Knowing what percentage of visitors are new visitors versus repeat

visitors may be useful. If you don’t have repeat visitors, you probably don’t

have repeat customers. You could encourage them to like an subscribe to your

content. On the other hand, it may be more important to move them down the

sales funnel and turn them into happy customers so that they come back when

they’re ready to buy instead of endlessly searching your listings.



Conversion Rate



The conversion rate from visitor to paying customer is arguably the most important metric your digital marketing team could gather. It tells you how successful your website is at turning visitors into buyers. It is also more cost-effective to increase your conversion rate than try to attract more traffic. Whether you make the checkout process more streamlined or increase customer trust so that they’re willing to give you their payment information, you increase overall sales with relatively little additional effort.
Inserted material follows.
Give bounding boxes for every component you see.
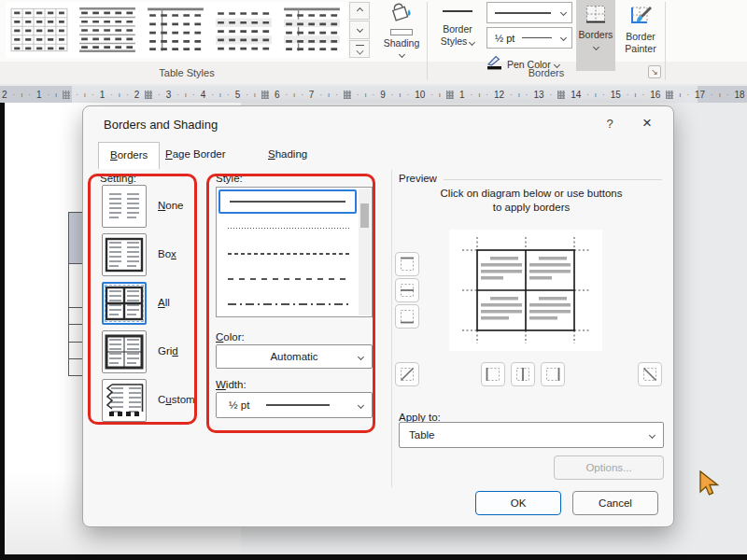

Furthermore, these changes don’t alter your site’s SEO or require you to pay for additional advertising.



How do you measure the conversion rate? Determine the number of

visitors to your website and the number of purchases that they make. If you

have cookies on the site, you can determine not only what percentage of

customers at a given time of day or traffic source convert, but you can

determine when they drop out of the sales funnel. That lets you know whether

you need to change your homepage design to facilitate sales or make changes to

the checkout process. You can always experiment with coupons, deals and

personalization to increase customer lifetime value later.



Traffic Sources



Your digital marketing team should know your site’s traffic

sources. Where are visitors to your home page or online store coming from? This

information allows you to gauge the effectiveness of online ads. After all, it

isn’t how many people see the ad that matters but how many act based upon its

call to action. Furthermore, the traffic source data will reveal referrers you

may not know are sending you customers. It might be online discussion boards

where people praise your product or an influencer who has mentioned your brand.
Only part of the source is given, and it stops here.